Proline content was estimated by extracting the leaf sample in 10 mL sulfosalicylic acids and supernatant was used for acid-ninhydrin test (Bates et al. 1973) and expressed as milligram proline per gram FW of leaf.

Determination of soluble sugar, reducing sugar and transitory starch

For determination of carbohydrate, 100 mg of leaf sample was crushed with 80% chilled ethanol followed by centrifugation at 6000× for 5 min. The supernatant was used for soluble and reducing sugars. Soluble sugar was estimated following the anthrone reagent method described by Dubois et al. (1951). Reducing sugar was analysed using DNS reagent (dinitrosalicylic acid) as explained by Breuil and Saddler (1985). Sediment of extract that filtered in sugar content was used for starch determination. The remaining insoluble material was washed twice with ethanol 80% and the residual pellet was treated with 1 M HCL for 2 h at 95 °C for starch hydrolysis. Starch was determined by spectrophotometer according to Jarvis and Walker (1993).

Trace metal analysis

Oven-dried plant parts were used for the wet acid digestion (HNO3:HClO4:H2SO4 10:4:1, v/v, mixture) to determine the trace metal concentration in plant tissue. The Zn, Fe, Mn, Cu, Co, As, Cd and Pb contents in the solution were estimated employing a Perkin-Elmer (Analyst Model Optima 5300 V) plasma atomic emission spectroscopy (ICP-OES). The heavy metal content was expressed as milligram per kilogram dw of the plant tissues.

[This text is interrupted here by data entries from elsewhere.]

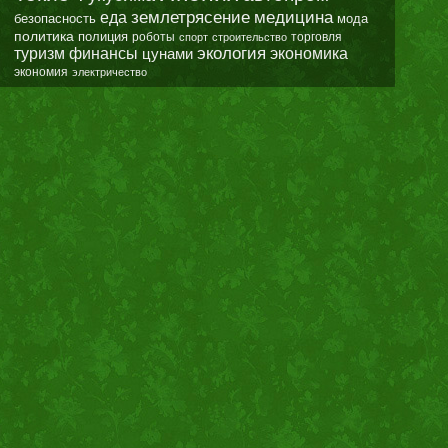
землетрясение
еда
медицина
безопасность
мода
политика
полиция
роботы
спорт
строительство
торговля
экология
туризм
финансы
цунами
экономика
экономия
электричество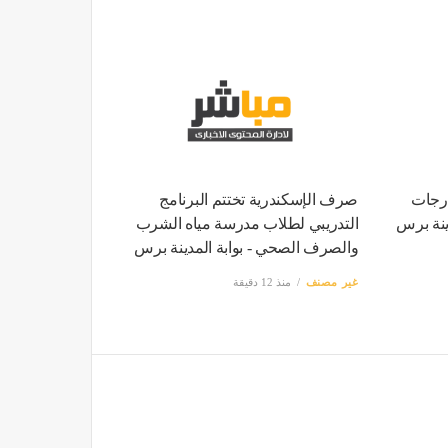
 هزة أرضية بقوة 4.3 درجات
صرف الإسكندرية تختتم البرنامج
ينة برس
التدريبي لطلاب مدرسة مياه الشرب
والصرف الصحي - بوابة المدينة برس
غير مصنف
منذ 12 دقيقة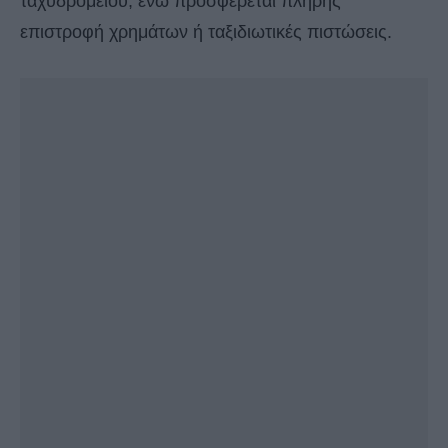
ταχυδρομείου, ενώ προσφέρεται πλήρης
επιστροφή χρημάτων ή ταξιδιωτικές πιστώσεις.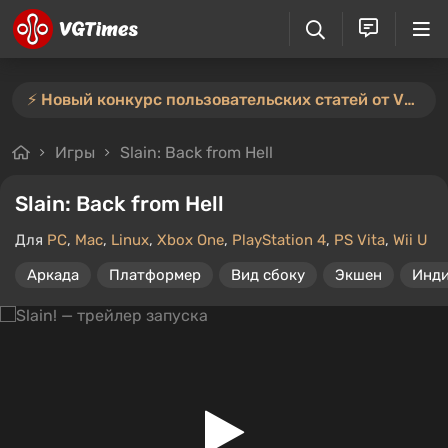
⚡️ Новый конкурс пользовательских статей от VGTimes — участвуйте тут ⚡️
Игры
Slain: Back from Hell
Slain: Back from Hell
Для
PC
,
Mac
,
Linux
,
Xbox One
,
PlayStation 4
,
PS Vita
,
Wii U
Аркада
Платформер
Вид сбоку
Экшен
Инд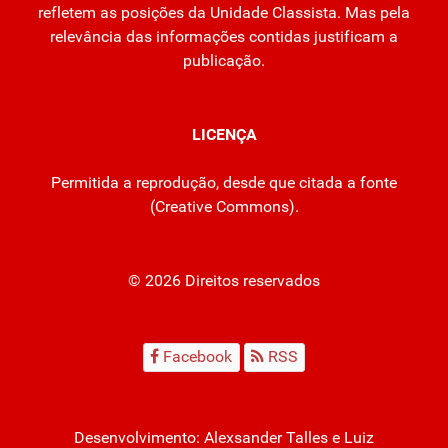
refletem as posições da Unidade Classista. Mas pela
relevância das informações contidas justificam a
publicação.
LICENÇA
Permitida a reprodução, desde que citada a fonte
(
Creative Commons
).
© 2026 Direitos reservados
Facebook
RSS
Desenvolvimento:
Alexsander Talles
e Luiz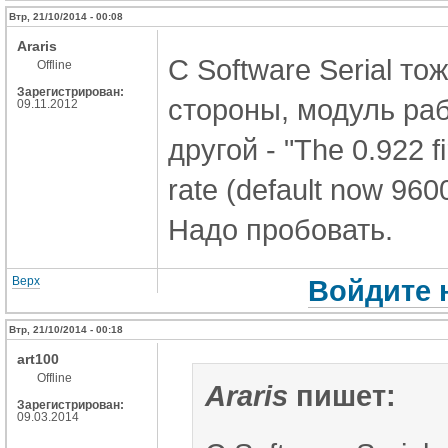
Втр, 21/10/2014 - 00:08
Araris
С Software Serial то
Offline
Зарегистрирован:
стороны, модуль раб
09.11.2012
другой - "The 0.922 f
rate (default now 9600
Надо пробовать.
Верх
Войдите 
Втр, 21/10/2014 - 00:18
art100
Offline
Araris
пишет:
Зарегистрирован:
09.03.2014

Data processing and statistical analysis

All the experimental data were analysed in three replication using SPSS program (IBM version 17.0). Two-way analysis of variance (ANOVA) was performed on biochemical activity. Growth stage and textile effluent fertilization (TEF) were considered as independent variables, whereas one-way analysis of variance has been implemented on the trace/heavy metal accumulation by plant tissues. Significant differences in means were separated by the Tukey’s multiple range test.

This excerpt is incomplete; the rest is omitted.